WORK ITEM: Your answer must be the exact lines below, starting with the line with "has pulled the following letters in a game of" and going on through the line with "by a board administrator.", both included, with no pictures.

━━━━

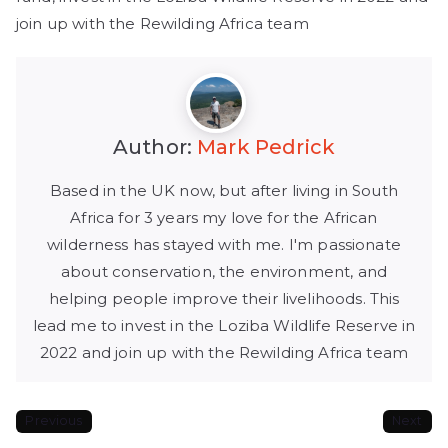
join up with the Rewilding Africa team
Author:
Mark Pedrick
Based in the UK now, but after living in South
Africa for 3 years my love for the African
wilderness has stayed with me. I'm passionate
about conservation, the environment, and
helping people improve their livelihoods. This
lead me to invest in the Loziba Wildlife Reserve in
2022 and join up with the Rewilding Africa team
Previous
Next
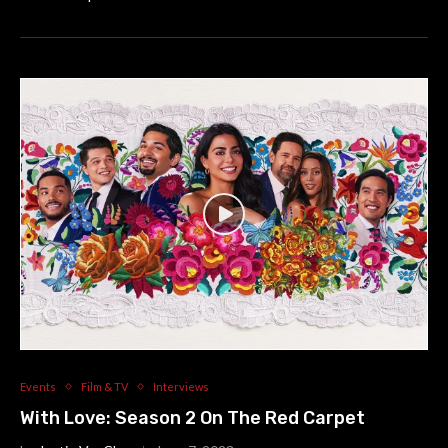
Events
Film & TV
Interviews
With Love: Season 2 On The Red Carpet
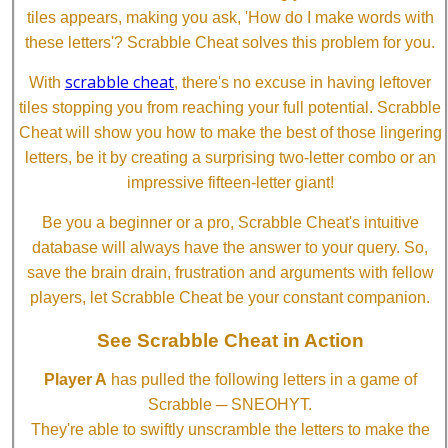
tiles appears, making you ask, 'How do I make words with
these letters'? Scrabble Cheat solves this problem for you.
scrabble cheat
With
, there's no excuse in having leftover
tiles stopping you from reaching your full potential. Scrabble
Cheat will show you how to make the best of those lingering
letters, be it by creating a surprising two-letter combo or an
impressive fifteen-letter giant!
Be you a beginner or a pro, Scrabble Cheat's intuitive
database will always have the answer to your query. So,
save the brain drain, frustration and arguments with fellow
players, let Scrabble Cheat be your constant companion.
See Scrabble Cheat in Action
Player A
has pulled the following letters in a game of
Scrabble ─ SNEOHYT.
They're able to swiftly unscramble the letters to make the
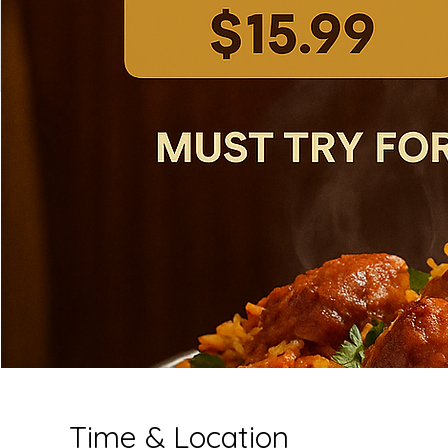
Time & Location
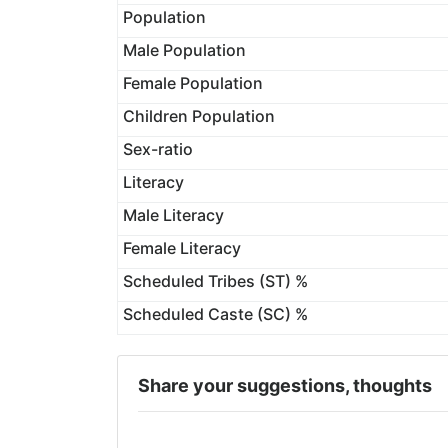
Population
Male Population
Female Population
Children Population
Sex-ratio
Literacy
Male Literacy
Female Literacy
Scheduled Tribes (ST) %
Scheduled Caste (SC) %
Share your suggestions, thoughts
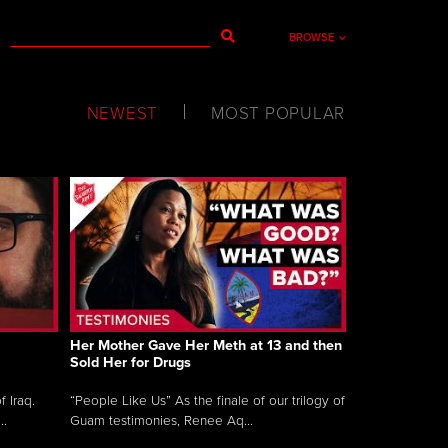
BROWSE
NEWEST
MOST POPULAR
Her Mother Gave Her Meth at 13 and then
Sold Her for Drugs
 Iraq.
“People Like Us” As the finale of our trilogy of
..
Guam testimonies, Renee Aq...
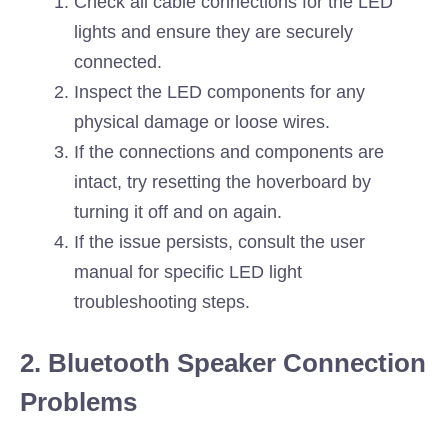
Check all cable connections for the LED
lights and ensure they are securely
connected.
Inspect the LED components for any
physical damage or loose wires.
If the connections and components are
intact, try resetting the hoverboard by
turning it off and on again.
If the issue persists, consult the user
manual for specific LED light
troubleshooting steps.
2. Bluetooth Speaker Connection
Problems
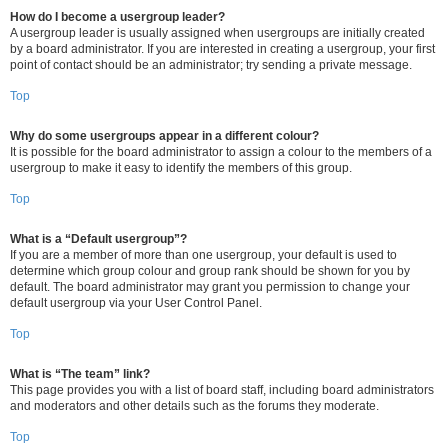
How do I become a usergroup leader?
A usergroup leader is usually assigned when usergroups are initially created
by a board administrator. If you are interested in creating a usergroup, your first
point of contact should be an administrator; try sending a private message.
Top
Why do some usergroups appear in a different colour?
It is possible for the board administrator to assign a colour to the members of a
usergroup to make it easy to identify the members of this group.
Top
What is a “Default usergroup”?
If you are a member of more than one usergroup, your default is used to
determine which group colour and group rank should be shown for you by
default. The board administrator may grant you permission to change your
default usergroup via your User Control Panel.
Top
What is “The team” link?
This page provides you with a list of board staff, including board administrators
and moderators and other details such as the forums they moderate.
Top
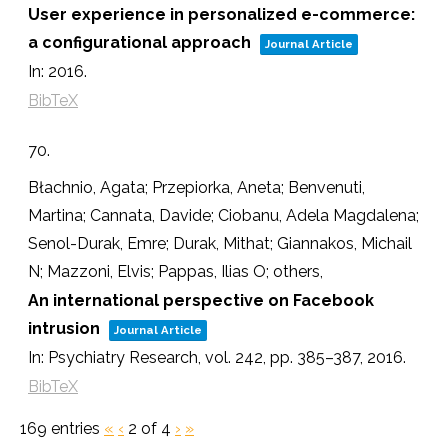
User experience in personalized e-commerce:
a configurational approach
Journal Article
In:
2016
.
BibTeX
70.
Błachnio, Agata; Przepiorka, Aneta; Benvenuti,
Martina; Cannata, Davide; Ciobanu, Adela Magdalena;
Senol-Durak, Emre; Durak, Mithat; Giannakos, Michail
N; Mazzoni, Elvis; Pappas, Ilias O; others,
An international perspective on Facebook
intrusion
Journal Article
In:
Psychiatry Research,
vol. 242,
pp. 385–387,
2016
.
BibTeX
169 entries
«
‹
2 of 4
›
»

━━━━

ANSWER SPACE:
has pulled the following letters in a game of
Scrabble ─ SNEOHYT.
They're able to swiftly unscramble the letters to make the
Time & Location
Population
Male Population
Female Population
Children Population
Sex-ratio
Literacy
Male Literacy
Female Literacy
Scheduled Tribes (ST) %
Scheduled Caste (SC) %
Share your suggestions, thoughts
BROWSE
NEWEST
MOST POPULAR
Her Mother Gave Her Meth at 13 and then
Sold Her for Drugs
 Iraq.
“People Like Us” As the finale of our trilogy of
..
Guam testimonies, Renee Aq...
Check all cable connections for the LED
lights and ensure they are securely
connected.
Inspect the LED components for any
physical damage or loose wires.
If the connections and components are
intact, try resetting the hoverboard by
turning it off and on again.
If the issue persists, consult the user
manual for specific LED light
troubleshooting steps.
2. Bluetooth Speaker Connection
Problems
How do I become a usergroup leader?
A usergroup leader is usually assigned when usergroups are initially created
by a board administrator. If you are interested in creating a usergroup, your first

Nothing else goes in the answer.